- [YOUR TASK]:
For each line in the data below that holds "ganar", return a copy.

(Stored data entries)
----

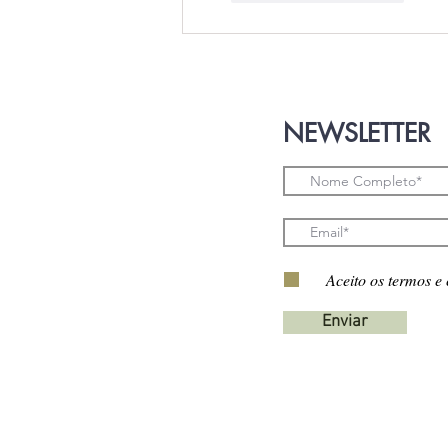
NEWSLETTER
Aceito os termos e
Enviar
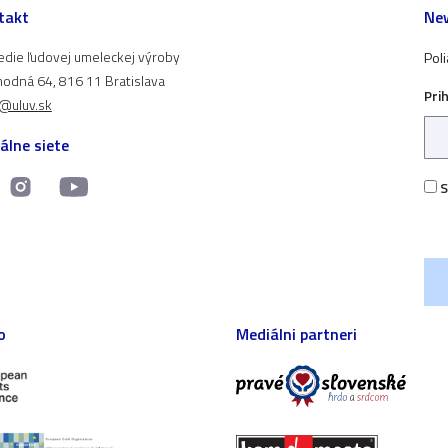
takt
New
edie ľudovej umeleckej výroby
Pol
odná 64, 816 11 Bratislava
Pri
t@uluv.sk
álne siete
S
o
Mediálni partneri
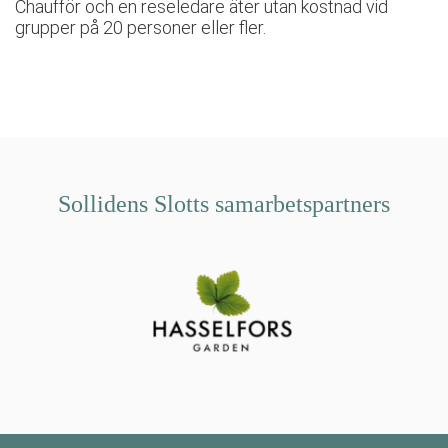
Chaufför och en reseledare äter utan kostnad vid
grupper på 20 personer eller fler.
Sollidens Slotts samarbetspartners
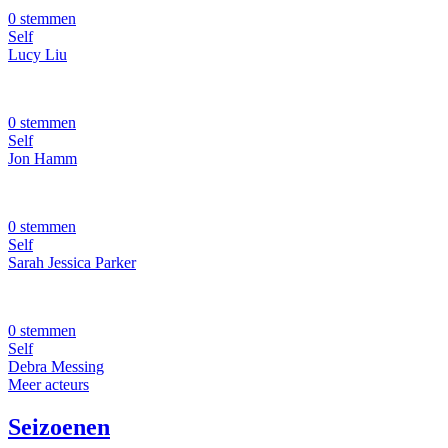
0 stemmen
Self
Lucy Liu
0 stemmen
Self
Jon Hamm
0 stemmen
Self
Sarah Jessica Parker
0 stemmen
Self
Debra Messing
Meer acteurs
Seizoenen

----

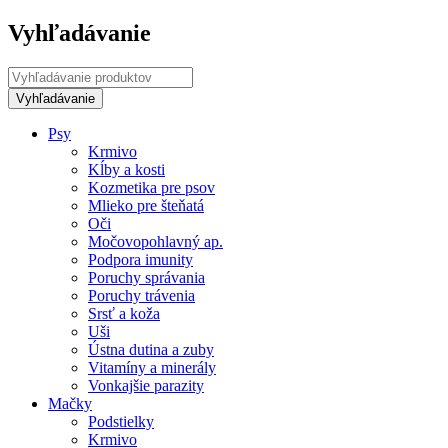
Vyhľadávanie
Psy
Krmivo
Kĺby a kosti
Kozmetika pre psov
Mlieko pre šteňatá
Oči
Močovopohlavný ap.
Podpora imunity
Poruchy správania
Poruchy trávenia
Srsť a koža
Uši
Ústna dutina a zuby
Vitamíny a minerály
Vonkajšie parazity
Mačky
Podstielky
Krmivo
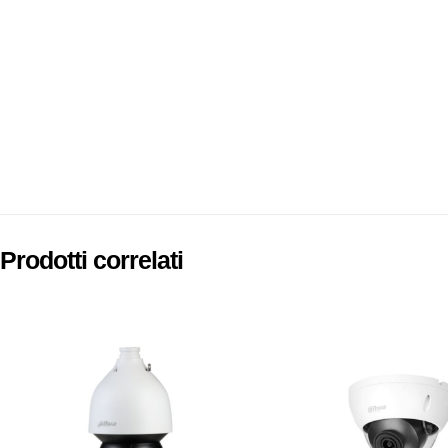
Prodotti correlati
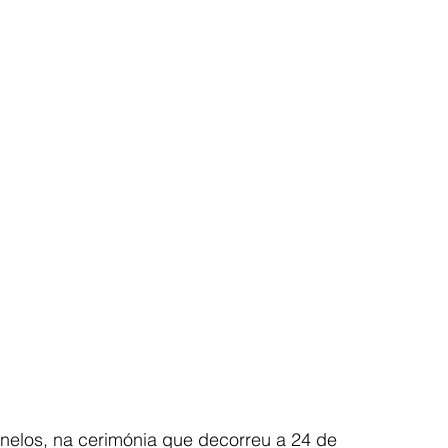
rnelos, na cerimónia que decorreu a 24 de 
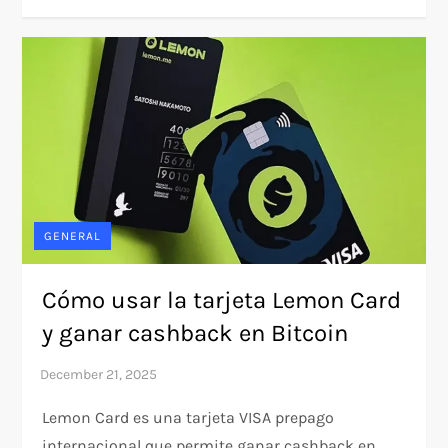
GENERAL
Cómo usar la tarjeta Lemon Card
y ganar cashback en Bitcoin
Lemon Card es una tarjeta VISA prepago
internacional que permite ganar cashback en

----

- [OUTPUT]:
y ganar cashback en Bitcoin
internacional que permite ganar cashback en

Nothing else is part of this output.